* [EXERCISE OBJECTIVE]:
Print exactly and only the lines that run from the one containing "0931 30 507 28" through the end of the material, please, omitting pictures.

◇ ◇ ◇ ◇ ◇

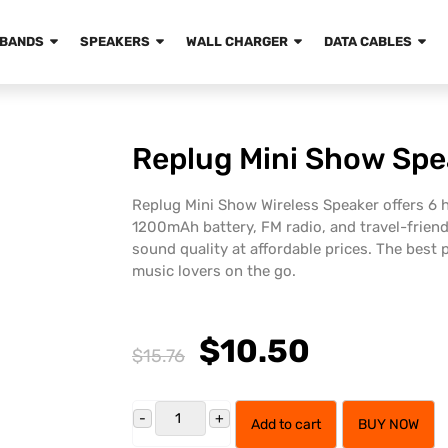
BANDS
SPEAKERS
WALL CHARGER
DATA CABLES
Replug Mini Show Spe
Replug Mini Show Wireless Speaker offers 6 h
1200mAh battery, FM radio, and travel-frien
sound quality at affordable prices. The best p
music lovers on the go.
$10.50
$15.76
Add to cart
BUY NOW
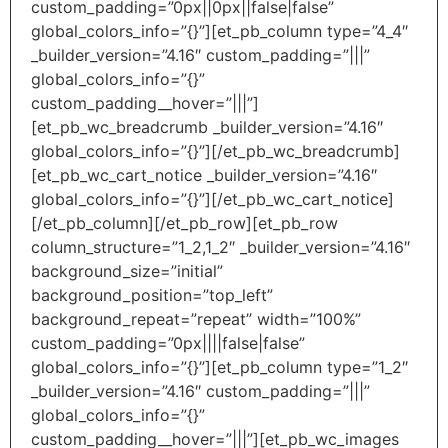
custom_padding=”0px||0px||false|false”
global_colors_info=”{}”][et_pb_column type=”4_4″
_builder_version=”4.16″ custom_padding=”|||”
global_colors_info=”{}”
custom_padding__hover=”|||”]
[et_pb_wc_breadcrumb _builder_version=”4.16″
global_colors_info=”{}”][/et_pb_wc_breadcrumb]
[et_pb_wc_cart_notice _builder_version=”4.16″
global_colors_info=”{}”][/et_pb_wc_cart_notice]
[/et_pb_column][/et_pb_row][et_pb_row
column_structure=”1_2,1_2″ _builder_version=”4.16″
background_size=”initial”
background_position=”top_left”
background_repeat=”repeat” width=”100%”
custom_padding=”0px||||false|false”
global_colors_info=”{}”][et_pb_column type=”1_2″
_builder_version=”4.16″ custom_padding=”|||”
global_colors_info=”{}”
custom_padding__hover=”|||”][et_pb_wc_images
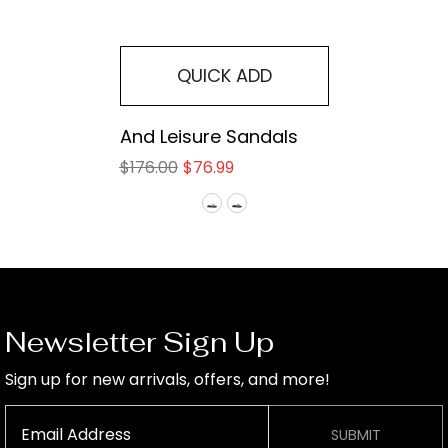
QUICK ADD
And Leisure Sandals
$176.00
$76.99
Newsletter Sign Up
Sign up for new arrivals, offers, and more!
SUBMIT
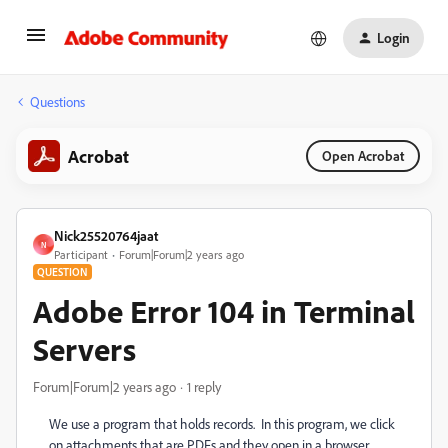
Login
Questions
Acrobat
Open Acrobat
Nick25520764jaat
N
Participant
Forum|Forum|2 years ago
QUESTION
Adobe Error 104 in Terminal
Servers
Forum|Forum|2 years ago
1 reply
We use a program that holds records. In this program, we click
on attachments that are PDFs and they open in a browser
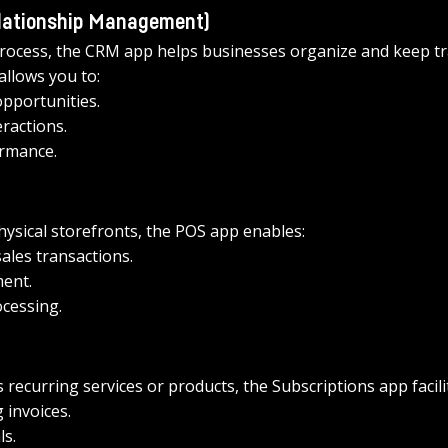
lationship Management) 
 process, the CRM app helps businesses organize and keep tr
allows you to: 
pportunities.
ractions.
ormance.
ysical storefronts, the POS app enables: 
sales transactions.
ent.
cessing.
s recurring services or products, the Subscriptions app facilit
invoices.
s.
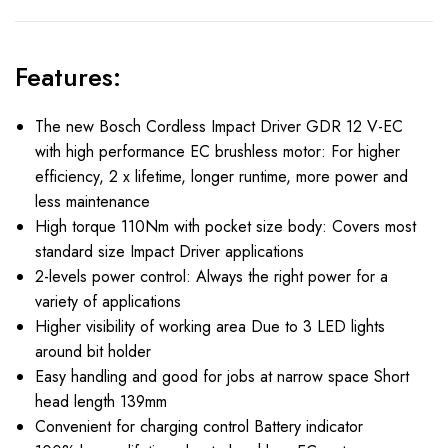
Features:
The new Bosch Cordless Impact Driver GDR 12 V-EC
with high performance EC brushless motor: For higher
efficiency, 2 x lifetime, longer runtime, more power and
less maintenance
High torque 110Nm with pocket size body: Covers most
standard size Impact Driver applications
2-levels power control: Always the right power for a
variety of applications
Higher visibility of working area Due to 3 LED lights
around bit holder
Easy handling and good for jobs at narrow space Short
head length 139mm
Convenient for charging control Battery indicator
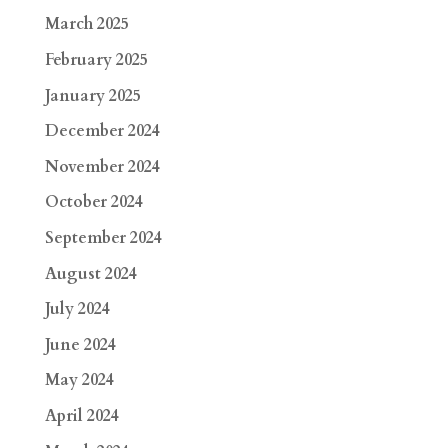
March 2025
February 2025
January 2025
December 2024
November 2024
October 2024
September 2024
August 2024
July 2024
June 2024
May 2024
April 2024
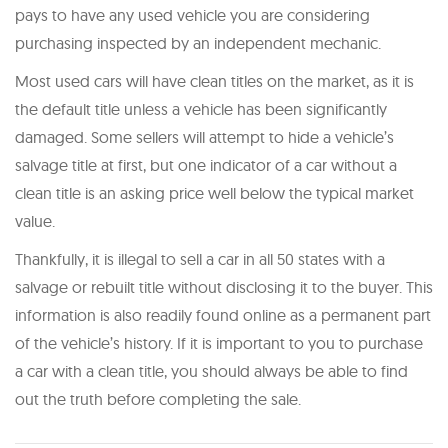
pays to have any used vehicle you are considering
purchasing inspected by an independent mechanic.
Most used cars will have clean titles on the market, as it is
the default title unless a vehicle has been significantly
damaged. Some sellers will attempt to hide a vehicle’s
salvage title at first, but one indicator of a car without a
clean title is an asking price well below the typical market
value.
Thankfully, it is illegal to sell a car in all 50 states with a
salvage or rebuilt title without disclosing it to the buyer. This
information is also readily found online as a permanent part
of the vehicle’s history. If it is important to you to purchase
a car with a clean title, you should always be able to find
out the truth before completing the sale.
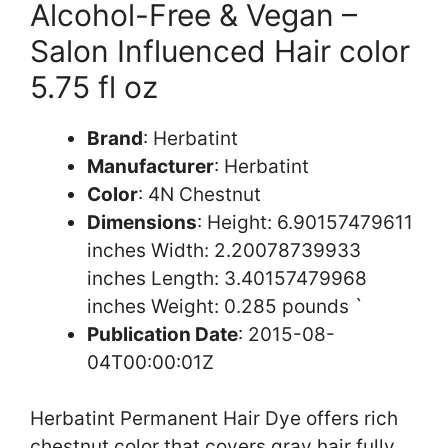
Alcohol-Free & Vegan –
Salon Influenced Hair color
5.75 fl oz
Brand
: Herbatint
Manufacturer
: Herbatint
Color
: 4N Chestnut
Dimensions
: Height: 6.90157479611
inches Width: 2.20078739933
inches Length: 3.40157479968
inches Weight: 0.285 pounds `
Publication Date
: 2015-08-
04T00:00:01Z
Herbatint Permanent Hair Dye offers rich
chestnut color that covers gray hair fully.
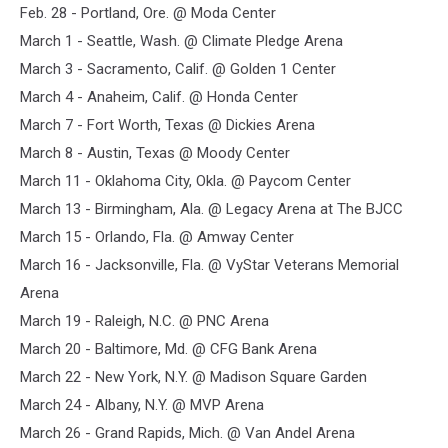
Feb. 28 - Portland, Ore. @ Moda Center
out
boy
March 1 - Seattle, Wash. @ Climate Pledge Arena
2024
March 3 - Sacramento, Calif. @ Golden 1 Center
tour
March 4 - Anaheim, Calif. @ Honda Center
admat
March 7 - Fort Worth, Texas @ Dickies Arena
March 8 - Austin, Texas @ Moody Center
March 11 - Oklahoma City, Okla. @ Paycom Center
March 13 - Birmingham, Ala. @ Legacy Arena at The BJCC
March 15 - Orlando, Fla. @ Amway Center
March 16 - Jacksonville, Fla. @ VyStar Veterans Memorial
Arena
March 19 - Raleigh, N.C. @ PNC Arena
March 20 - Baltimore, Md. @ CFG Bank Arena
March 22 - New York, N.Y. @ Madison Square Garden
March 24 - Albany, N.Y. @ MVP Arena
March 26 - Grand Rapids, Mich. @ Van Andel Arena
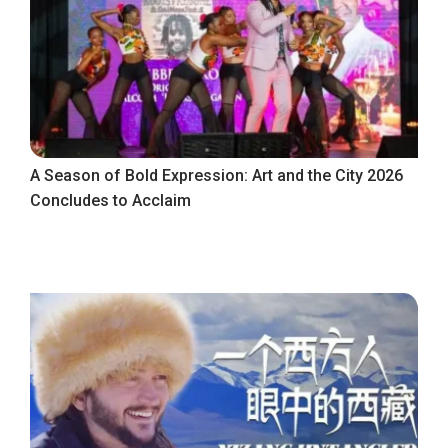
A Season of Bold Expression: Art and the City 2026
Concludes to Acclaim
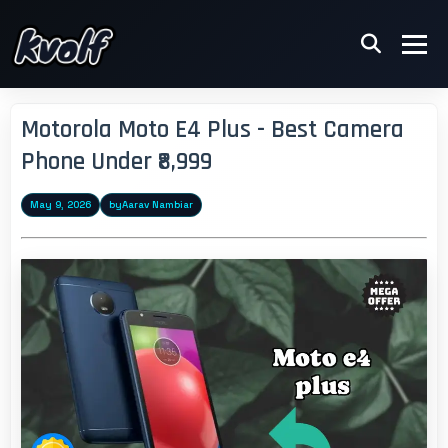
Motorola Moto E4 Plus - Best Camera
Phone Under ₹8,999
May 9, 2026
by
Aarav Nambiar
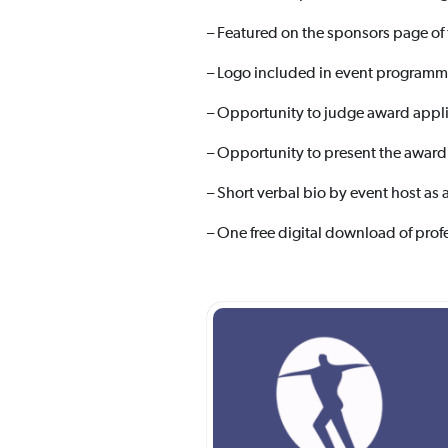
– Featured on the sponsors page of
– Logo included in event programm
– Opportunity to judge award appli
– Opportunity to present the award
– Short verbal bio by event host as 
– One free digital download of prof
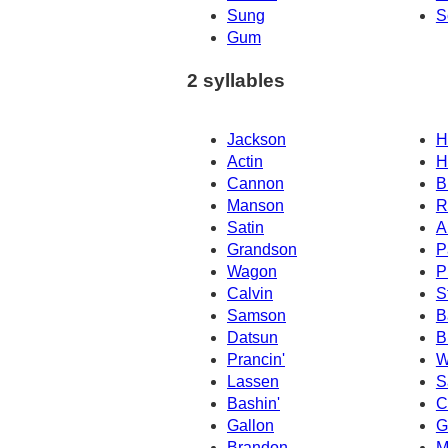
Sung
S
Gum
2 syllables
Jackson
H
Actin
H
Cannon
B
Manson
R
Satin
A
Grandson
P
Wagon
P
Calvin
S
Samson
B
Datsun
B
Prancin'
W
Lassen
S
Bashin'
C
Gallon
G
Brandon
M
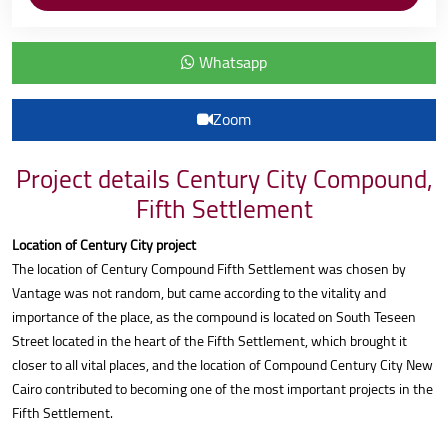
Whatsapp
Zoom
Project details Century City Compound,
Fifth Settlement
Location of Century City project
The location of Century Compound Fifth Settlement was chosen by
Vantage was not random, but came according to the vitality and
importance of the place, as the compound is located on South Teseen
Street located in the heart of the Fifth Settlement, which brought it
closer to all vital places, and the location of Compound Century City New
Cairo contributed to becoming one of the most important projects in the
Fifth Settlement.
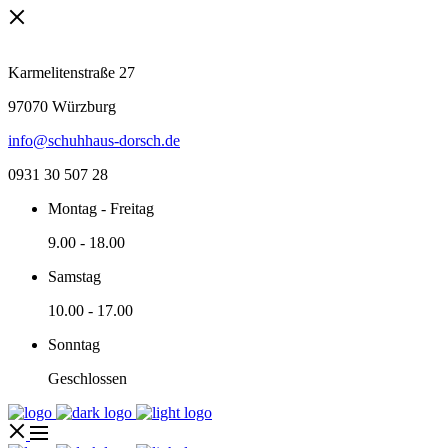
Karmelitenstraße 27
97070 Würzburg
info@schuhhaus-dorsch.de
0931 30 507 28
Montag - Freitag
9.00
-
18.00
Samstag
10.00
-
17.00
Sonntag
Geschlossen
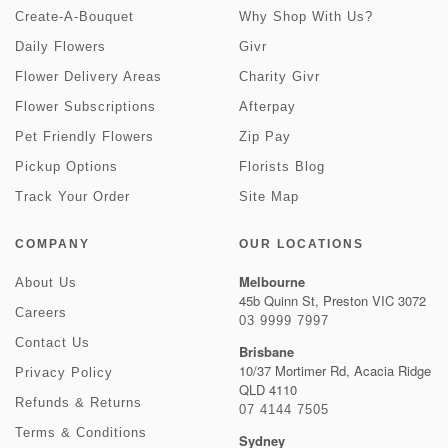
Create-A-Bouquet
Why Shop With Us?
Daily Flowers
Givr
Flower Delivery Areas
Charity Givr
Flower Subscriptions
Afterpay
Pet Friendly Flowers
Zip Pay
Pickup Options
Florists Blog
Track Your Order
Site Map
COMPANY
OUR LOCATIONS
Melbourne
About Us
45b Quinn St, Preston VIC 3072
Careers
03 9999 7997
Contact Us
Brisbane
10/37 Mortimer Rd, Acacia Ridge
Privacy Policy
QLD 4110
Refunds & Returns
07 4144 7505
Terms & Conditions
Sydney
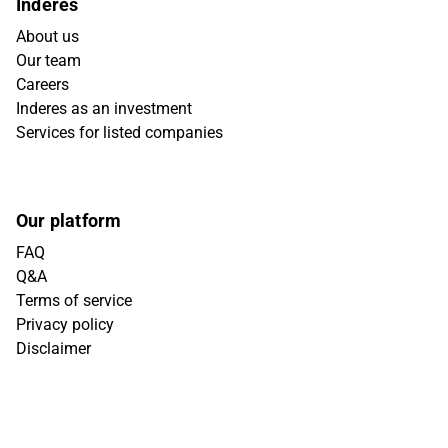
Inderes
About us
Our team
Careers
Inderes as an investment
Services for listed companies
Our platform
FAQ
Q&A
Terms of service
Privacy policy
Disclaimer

◇ ◇ ◇ ◇ ◇

* [COMPLETED EXERCISE]:
0931 30 507 28
Montag - Freitag
9.00
-
18.00
Samstag
10.00
-
17.00
Sonntag
Geschlossen
Create-A-Bouquet
Why Shop With Us?
Daily Flowers
Givr
Flower Delivery Areas
Charity Givr
Flower Subscriptions
Afterpay
Pet Friendly Flowers
Zip Pay
Pickup Options
Florists Blog
Track Your Order
Site Map
COMPANY
OUR LOCATIONS
Melbourne
About Us
45b Quinn St, Preston VIC 3072
Careers
03 9999 7997
Contact Us
Brisbane
10/37 Mortimer Rd, Acacia Ridge
Privacy Policy
QLD 4110
Refunds & Returns
07 4144 7505
Terms & Conditions
Sydney
Inderes
About us
Our team
Careers
Inderes as an investment
Services for listed companies
Our platform
FAQ
Q&A
Terms of service
Privacy policy
Disclaimer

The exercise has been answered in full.